Infrastructure development at Reteti Sanctuary

Isabelle Parsons

Since its establishment in 2015, Reteti Elephant Sanctuary has grown in all directions. Reteti is now home to 14 calves and 52 permanent staff with construction of a new workshop, staff accommodation, store and laboratory all underway.

San Diego Zoo Global is very proud to have provided support to Reteti from the beginning and is gratified to see how its support is helping the well-being of the elephants. The advanced infrastructure at Reteti elephant sanctuary allows for maximum efficiency in dealing with elephant calves, both for new arrivals and the 14 older calves who call the sanctuary home.

Upon arrival at the Sanctuary, the new rescued calf is taken immediately to the quarantine unit situated in a quiet, shady area behind the bedroom quarters for the older elephant youngsters. Here, a para-vet will carry out a full examination of the calf.

Both para-vets based at Reteti have received training from SDZG vets and are working under the instruction of Kenya Wildlife Service veterinarians Matthew Mutinda and Stephen Chege. Blood, urine and dung samples are taken and analysed at the Reteti laboratory. From these, the team is able to determine whether the calf is suffering from any type of infection and acts accordingly.

Having lost their mother and families, often a new rescue suffers from high levels of stress, which creates ulcers in the stomach of the young elephants.

Once the health of the calf is established, the Reteti team works to reduce the stress levels of the young calf. The young elephant will be watched around the clock, with keepers rotating every three to four hours and getting it used to nursing care and the bottle.

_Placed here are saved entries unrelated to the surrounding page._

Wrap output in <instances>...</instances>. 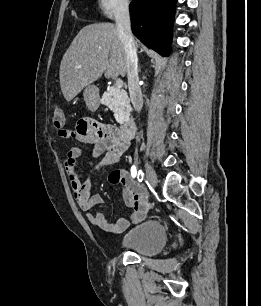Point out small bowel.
I'll return each mask as SVG.
<instances>
[{"label":"small bowel","mask_w":261,"mask_h":306,"mask_svg":"<svg viewBox=\"0 0 261 306\" xmlns=\"http://www.w3.org/2000/svg\"><path fill=\"white\" fill-rule=\"evenodd\" d=\"M64 139H74L82 143L93 145L92 156L100 160L89 164L91 173L101 168L114 165L121 161L130 145V139L121 136L119 130L111 125H106L91 119L80 120L74 129L64 130L60 135ZM82 149L72 147L64 159V167L70 181L73 196L78 206L86 212L87 219L103 232L116 235L125 231L130 224L142 220L146 214L145 199L138 189H134L130 176L126 171L117 170L123 177L122 181L111 184L122 186V196L130 213L128 217H120L109 221L103 213H92L91 210L102 202L97 194H92V182H82V173L77 166L78 159L82 156ZM114 172V171H113Z\"/></svg>","instance_id":"obj_1"}]
</instances>
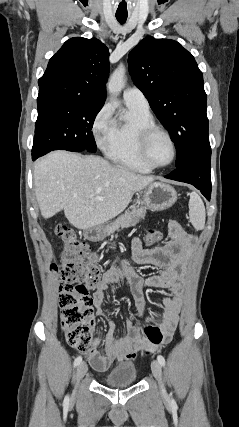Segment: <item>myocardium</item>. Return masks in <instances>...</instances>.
<instances>
[{
    "mask_svg": "<svg viewBox=\"0 0 239 427\" xmlns=\"http://www.w3.org/2000/svg\"><path fill=\"white\" fill-rule=\"evenodd\" d=\"M157 134L164 135L168 139V141L171 145V148H172L171 159L166 164H163V165H158V164H155L154 162H152L150 157H149V154H148L150 143H151L152 139L154 138V136ZM138 148H139V154H140L141 159L144 161L145 164H147L152 169H161V168L168 167L169 165H171L174 162V160L177 156V146H176V143H175L172 135L167 130H165L164 128H161V127L156 126V125L149 126V127L142 129V131L140 132V135H139Z\"/></svg>",
    "mask_w": 239,
    "mask_h": 427,
    "instance_id": "f54148a6",
    "label": "myocardium"
}]
</instances>
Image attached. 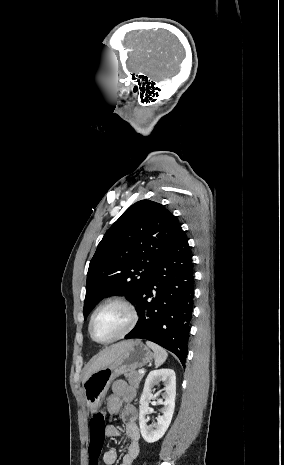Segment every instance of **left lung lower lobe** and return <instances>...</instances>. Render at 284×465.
<instances>
[{
	"label": "left lung lower lobe",
	"mask_w": 284,
	"mask_h": 465,
	"mask_svg": "<svg viewBox=\"0 0 284 465\" xmlns=\"http://www.w3.org/2000/svg\"><path fill=\"white\" fill-rule=\"evenodd\" d=\"M192 254L180 228L169 251L155 265L137 299L139 321L125 336L159 344L185 364L194 304Z\"/></svg>",
	"instance_id": "1"
}]
</instances>
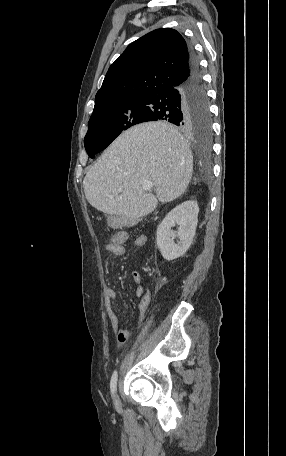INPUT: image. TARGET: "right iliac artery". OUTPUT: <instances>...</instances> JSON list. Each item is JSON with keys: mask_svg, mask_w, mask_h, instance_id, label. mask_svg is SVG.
I'll use <instances>...</instances> for the list:
<instances>
[{"mask_svg": "<svg viewBox=\"0 0 286 456\" xmlns=\"http://www.w3.org/2000/svg\"><path fill=\"white\" fill-rule=\"evenodd\" d=\"M117 371H114L112 377H111V381H110V389H111V393L113 395V397H115V394H116V389H117Z\"/></svg>", "mask_w": 286, "mask_h": 456, "instance_id": "right-iliac-artery-1", "label": "right iliac artery"}]
</instances>
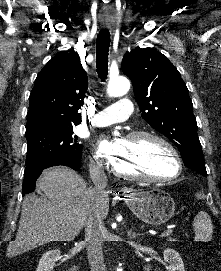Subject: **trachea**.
<instances>
[{"label": "trachea", "mask_w": 221, "mask_h": 271, "mask_svg": "<svg viewBox=\"0 0 221 271\" xmlns=\"http://www.w3.org/2000/svg\"><path fill=\"white\" fill-rule=\"evenodd\" d=\"M110 46V33L107 29L100 30L96 41V67L98 77L105 81L108 75V52Z\"/></svg>", "instance_id": "obj_1"}]
</instances>
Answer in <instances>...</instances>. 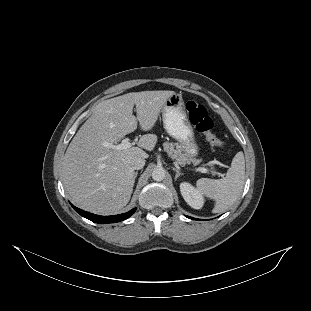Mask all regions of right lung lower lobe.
<instances>
[{
  "instance_id": "right-lung-lower-lobe-1",
  "label": "right lung lower lobe",
  "mask_w": 311,
  "mask_h": 311,
  "mask_svg": "<svg viewBox=\"0 0 311 311\" xmlns=\"http://www.w3.org/2000/svg\"><path fill=\"white\" fill-rule=\"evenodd\" d=\"M72 205V204H71ZM72 207L83 217L91 220L92 222L95 223H115V222H120L122 220H125L129 218L135 211L136 208L130 210L127 213L124 214H119V215H113V216H100V215H95L92 213H88L86 211H83L79 208H76L75 206L72 205Z\"/></svg>"
}]
</instances>
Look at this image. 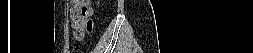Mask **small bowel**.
<instances>
[{
	"label": "small bowel",
	"instance_id": "c3829d8e",
	"mask_svg": "<svg viewBox=\"0 0 253 53\" xmlns=\"http://www.w3.org/2000/svg\"><path fill=\"white\" fill-rule=\"evenodd\" d=\"M90 5V3H88ZM73 35L75 38H82L84 35H85V31H76V30H73Z\"/></svg>",
	"mask_w": 253,
	"mask_h": 53
}]
</instances>
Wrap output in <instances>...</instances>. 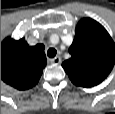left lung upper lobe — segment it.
<instances>
[{
	"mask_svg": "<svg viewBox=\"0 0 115 114\" xmlns=\"http://www.w3.org/2000/svg\"><path fill=\"white\" fill-rule=\"evenodd\" d=\"M71 58L62 63L70 80L77 86L93 87L101 83L115 64V43L97 21L81 19L69 48Z\"/></svg>",
	"mask_w": 115,
	"mask_h": 114,
	"instance_id": "5c2ea615",
	"label": "left lung upper lobe"
}]
</instances>
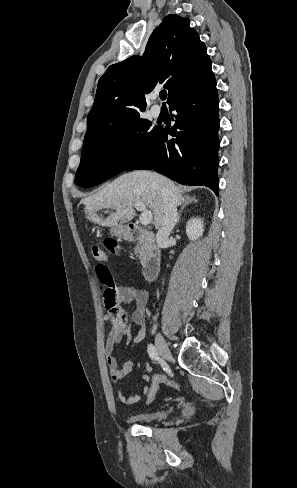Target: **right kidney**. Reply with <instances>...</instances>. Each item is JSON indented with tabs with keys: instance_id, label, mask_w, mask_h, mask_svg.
<instances>
[{
	"instance_id": "ca27d5eb",
	"label": "right kidney",
	"mask_w": 297,
	"mask_h": 488,
	"mask_svg": "<svg viewBox=\"0 0 297 488\" xmlns=\"http://www.w3.org/2000/svg\"><path fill=\"white\" fill-rule=\"evenodd\" d=\"M204 232V224L201 218H191L186 225V234L192 241H196L202 237Z\"/></svg>"
}]
</instances>
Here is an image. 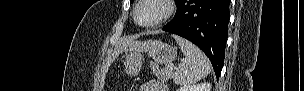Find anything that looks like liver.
<instances>
[{
  "instance_id": "liver-1",
  "label": "liver",
  "mask_w": 304,
  "mask_h": 91,
  "mask_svg": "<svg viewBox=\"0 0 304 91\" xmlns=\"http://www.w3.org/2000/svg\"><path fill=\"white\" fill-rule=\"evenodd\" d=\"M148 42L135 41L132 38L123 39L114 49L110 58L106 59L105 72L110 64L123 51H143Z\"/></svg>"
}]
</instances>
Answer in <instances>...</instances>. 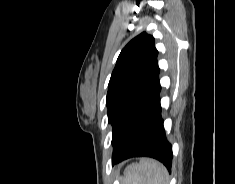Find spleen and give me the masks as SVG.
<instances>
[{"instance_id":"3e777b00","label":"spleen","mask_w":235,"mask_h":184,"mask_svg":"<svg viewBox=\"0 0 235 184\" xmlns=\"http://www.w3.org/2000/svg\"><path fill=\"white\" fill-rule=\"evenodd\" d=\"M122 184H169L167 168L150 158H143L139 164L127 166Z\"/></svg>"}]
</instances>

Moses the Sanctuary Manager explains that the calf will be fed every three hours but this often depends on the condition of the calf, as some take longer to accept the bottle. Once the calf is feeding regularly and stress levels have decreased, the calf will move to the communal stables and meet their new family, the herd.

Typically, a new rescue will stay in the quarantine unit anywhere between four days up to two weeks.

The elephant bedrooms are the epi-centre of Reteti. It is where the main herd sleep, eat and play. The enclosed area has a home-made mud bath, trees to rub against, sand to roll in, water, and most importantly their house! Constructed in 2015 with SDZG support, there are currently eleven elephants living here making up the main herd with three of the eldest boys living separately.

The bedrooms are split up into seven partitions where the seven youngest calves sleep, the four largest, including Shaba and Bawa, sleep outside in the compound.

With a raised platform, the keepers are able to keep an eye on their young protégées 24/7. This aerial view is particularly useful when a new calf has joined the herd allowing the team to monitor both the calves behaviour and health. Like humans, the calves all have their own personalities, some calves are social, some are not!

Pokot for example far prefers the company of the keepers to other elephants. Matiba Lolkoloi, a keeper explains “Pokot is never in a hurry, he feeds slowly and is never rough but he is not very sociable with the other elephants.” 

Shaba, the eldest of the eleven calves has been extremely interesting to watch and monitor for the Reteti team, every time a new calf has been introduced to the herd she has taken over the role of the keeper looking after the newest recruit to her herd. She ensures it is allowed to access the water and that it will not get knocked about. All this behaviour is monitored and recorded and logged onto an app created by Vulcrum. 

A little out of sight of the main compound is the "Boys Club" barn. Here, the three largest males Sosian, Woragus and Ilngwesi live. They have been living in their new bedrooms since last August in preparation for their release back into the wild.

Over the past few months their bottle feeds have been reduced, their walking distance increased, and contact with humans minimized. Only three keepers come into contact with them and their afternoon feed now takes place out in the bush. Moses tells me there has been real marked difference in their behavior since August, and they are no longer nearly as social as they were. 

All this infrastructure allows for the Reteti team to deal with the needs and wants of every individual elephant. San Diego Zoo Global is very proud to see its support helping the Reteti team monitor and look after these young elephants in northern Kenya.

Isabelle Parsons is a SDZG consultant to Population Sustainability, Kenya Program in country coordinator.